Great Green Wall

Gabriella Carlon
30-11-2018

La grande muraglia verde

La grande muraglia verde (Focus area – in giallo il progetto) – Immagine da: Infocongo.org

Come è noto, uno dei gravi problemi dovuti al cambiamento climatico è l’avanzare della desertificazione in numerose zone del pianeta. La situazione è particolarmente grave a Sud del Sahara, dove il deserto avanza rapidamente (2 km all’anno) sottraendo terre preziose all’agricoltura, con conseguenze drammatiche per le popolazioni del Sahel e dell’Etiopia, colpite da carestie devastanti.
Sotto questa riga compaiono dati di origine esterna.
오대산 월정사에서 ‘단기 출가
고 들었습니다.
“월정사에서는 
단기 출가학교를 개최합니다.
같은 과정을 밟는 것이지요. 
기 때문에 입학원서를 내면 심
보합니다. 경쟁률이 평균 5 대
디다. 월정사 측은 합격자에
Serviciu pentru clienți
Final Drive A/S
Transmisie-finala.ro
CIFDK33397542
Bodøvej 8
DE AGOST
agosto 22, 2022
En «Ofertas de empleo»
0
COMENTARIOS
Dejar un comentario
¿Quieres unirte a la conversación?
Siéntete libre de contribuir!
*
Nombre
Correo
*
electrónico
Fin dal 1952 lo scienziato britannico Richard St. Barbe Baker aveva ideato una grande “meraviglia” naturale costituita di alberi che attraversasse trasversalmente l’Africa a sud del Sahara; ma fu in tempi più recenti che, sotto la pressione di condizioni sempre più precarie (sia per i cambiamenti climatici, sia per lo sfruttamento del suolo, sia per l’incremento della popolazione) prese forma un progetto di forestazione di una fascia di territorio dal Senegal all’Etiopia, lunga circa 8.000 km e profonda 15 km. Il progetto, elaborato nel 2002, approvato nel 2005 dalla Comunità degli Stati del Sahel e del Sahara, nel 2007 ottiene l’appoggio e il sostegno anche finanziario dell’Unione Africana. Numerosi sono i soggetti che aderiscono, in primo luogo l’ONU e la Banca Mondiale. La FAO ritiene che si dovrebbero sottrarre alla desertificazione 10milioni di ettari l’anno per rendere possibile il raggiungimento di alcuni obiettivi dell’Agenda 2030.
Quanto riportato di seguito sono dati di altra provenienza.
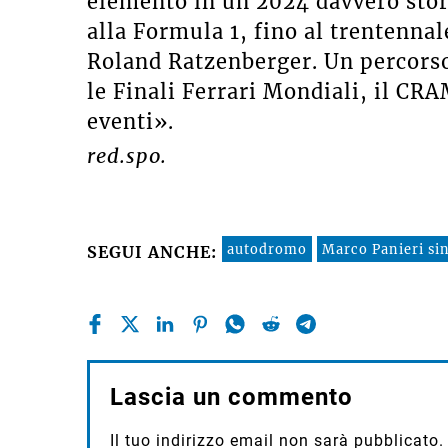
elemento in un 2024 davvero stori
alla Formula 1, fino al trentenna
Roland Ratzenberger. Un percorso
le Finali Ferrari Mondiali, il CRAM
eventi».
red.spo.
autodromo
Marco Panieri si
SEGUI ANCHE:
Lascia un commento
Il tuo indirizzo email non sarà pubblicato.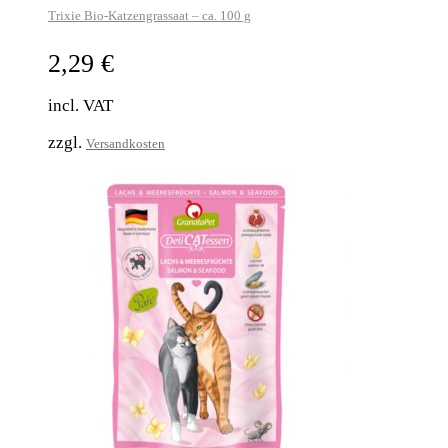
Trixie Bio-Katzengrassaat – ca. 100 g
2,29
€
incl. VAT
zzgl.
Versandkosten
Molte sono le difficoltà di realizzazione, perché le piantagioni, specialmente se si tratta di piante non autoctone, hanno bisogno di cure e di acqua per poter crescere nel deserto, il che è praticamente impossibile nelle aree disabitate, inoltre bisogna sospendere il pascolo nelle zone piantumate e non sempre le popolazioni locali sono in sintonia con queste operazioni. Si è allora pensato di procedere a macchia di leopardo: ogni Stato si impegna sul suo territorio a sostegno dell’agricoltura locale per realizzare la sicurezza alimentare dell’area e creare posti di lavoro. Il piano sembra funzionare: Senegal, Nigeria, Sudan, Etiopia hanno già recuperato migliaia di ettari di terreno inaridito; il processo è più lento in Burkina Faso, Mali, Niger. Attualmente il progetto complessivo è realizzato al 15%. Vi sono anche voci critiche: alcuni ritengono che l’ecosistema del deserto vada conservato e non vedono di buon occhio la forestazione forzata, soprattutto perché attribuiscono l’avanzata del deserto a un eccessivo sfruttamento del suolo piuttosto che ai cambiamenti climatici.
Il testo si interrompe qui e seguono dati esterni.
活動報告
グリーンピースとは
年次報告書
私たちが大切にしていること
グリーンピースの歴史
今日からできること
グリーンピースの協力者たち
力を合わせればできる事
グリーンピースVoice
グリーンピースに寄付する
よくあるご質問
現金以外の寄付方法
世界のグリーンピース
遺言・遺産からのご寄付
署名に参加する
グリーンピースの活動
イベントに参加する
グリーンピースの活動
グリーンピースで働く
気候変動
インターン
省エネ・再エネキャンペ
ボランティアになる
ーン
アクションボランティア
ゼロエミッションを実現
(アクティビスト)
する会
Comunque, anche se non si sta costruendo una barriera verde secondo il progetto iniziale ma una costellazione di aree alberate, i vantaggi per la popolazione sono notevoli: migliora l’alimentazione e torna l’acqua nei pozzi. Fattori questi che potrebbero frenare la migrazione da tutta l’area del Sahel.
Ciononostante, le risorse erogate dall’Unione Europea, che pure figura tra i sostenitori del progetto, sono esigue rispetto ai miliardi sborsati per fermare i migranti nelle carceri libiche.
Ma allora cosa significa “aiutarli a casa loro”?